L’hôtel Hennessy Park à Ebène accueille une douzaine de toiles, des acryliques, de l’artiste peintre Gilberte Marimootoo Natchoo en ce début d’année. Connue pour ses voiliers, ses représentations de la femme et ses abstraits, elle propose « un survol » de sa peinture.

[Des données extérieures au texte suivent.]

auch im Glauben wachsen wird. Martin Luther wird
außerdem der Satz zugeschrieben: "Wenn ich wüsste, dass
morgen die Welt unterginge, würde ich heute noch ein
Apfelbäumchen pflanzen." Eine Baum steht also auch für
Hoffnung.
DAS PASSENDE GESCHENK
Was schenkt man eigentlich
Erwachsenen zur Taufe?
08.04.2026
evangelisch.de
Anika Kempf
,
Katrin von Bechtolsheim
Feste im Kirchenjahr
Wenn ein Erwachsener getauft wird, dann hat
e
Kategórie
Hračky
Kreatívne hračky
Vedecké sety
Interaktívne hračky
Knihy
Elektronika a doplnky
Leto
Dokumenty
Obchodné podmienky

Pendant seize ans, Gilberte Marimootoo-Natchoo, artiste autodidacte, n’a cessé au gré de ses journées de produire des toiles. Abstraites ou figuratives : l’artiste s’exprime en fonction de ce qu’elle ressent, puisant beaucoup de la nature. Que ce soit les formes ou les couleurs, elle emmagasine tout, dit-elle. « Les idées sont là et je peins ce que je ressens ». La plupart du temps avec les mains et les doigts. Une thérapie ! « Le contact avec le matériel – peinture et toile – est direct. Cela me permet d’aller au plus profond de moi-même et de dégager mes émotions sans aucune barrière ». En outre, tout autre mode d’application de la peinture sur la toile y passe. Même l’emballage de plastique qui recouvrait le canevas blanc…

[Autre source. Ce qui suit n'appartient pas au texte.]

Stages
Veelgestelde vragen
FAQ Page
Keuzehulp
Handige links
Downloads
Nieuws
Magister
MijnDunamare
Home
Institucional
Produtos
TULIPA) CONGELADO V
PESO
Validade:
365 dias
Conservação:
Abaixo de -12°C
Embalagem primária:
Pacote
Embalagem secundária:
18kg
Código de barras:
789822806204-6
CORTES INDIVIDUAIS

La naissance, représentée par un corps de femme nu qui sort de terre et dont on ne voit que la moitié, pourrait certainement être considérée comme la pièce maîtresse de cette exposition. Cette toile de grand format aux couleurs chaudes et dorée invite à une contemplation. Selon le parcours proposé par l’artiste, elle est suivie par celle où l’on voit la silhouette de deux jeunes filles, toutes nues. Une nudité assumée. Le choix des couleurs porte de nouveau sur des tons chauds.

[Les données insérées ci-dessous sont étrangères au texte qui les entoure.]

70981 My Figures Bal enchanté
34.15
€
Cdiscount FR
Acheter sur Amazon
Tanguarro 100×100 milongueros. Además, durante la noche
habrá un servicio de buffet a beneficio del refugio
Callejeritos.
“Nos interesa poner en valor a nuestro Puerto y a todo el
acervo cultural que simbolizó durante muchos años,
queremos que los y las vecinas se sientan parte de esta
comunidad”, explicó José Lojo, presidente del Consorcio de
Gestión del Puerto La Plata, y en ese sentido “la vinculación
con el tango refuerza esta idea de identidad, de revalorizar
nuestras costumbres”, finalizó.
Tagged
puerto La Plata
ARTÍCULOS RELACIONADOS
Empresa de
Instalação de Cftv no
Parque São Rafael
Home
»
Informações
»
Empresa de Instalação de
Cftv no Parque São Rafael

C’est ensuite la jeune mariée, mais pas dans une robe traditionnelle blanche, qui est représentée. Les couleurs pastel traduisent l’innocence de cet être qui commence une nouvelle vie. C’est aussi une cassure entre le monde de l’insouciance et celle de la vie d’adulte. De cette femme qui est protégée par un voile à la vamp, en passant par la dévoilée qui est agressée par le regard des hommes. Ce triptyque, mi-abstrait et mi-figuratif, en noir, blanc et rouge, évoque l’évolution de cette femme. Le visiteur remarquera sans doute le changement qui s’opère chez elle par l’utilisation du rouge. Le blanc qui apporte une certaine luminosité à l’oeuvre contribue à dramatiser la scène évoquée. Dans les trois, Mme Natchoo garde le blanc de la toile. « Une façon de les épurer », dit-elle en précisant que chacune d’elle se tient toute seule.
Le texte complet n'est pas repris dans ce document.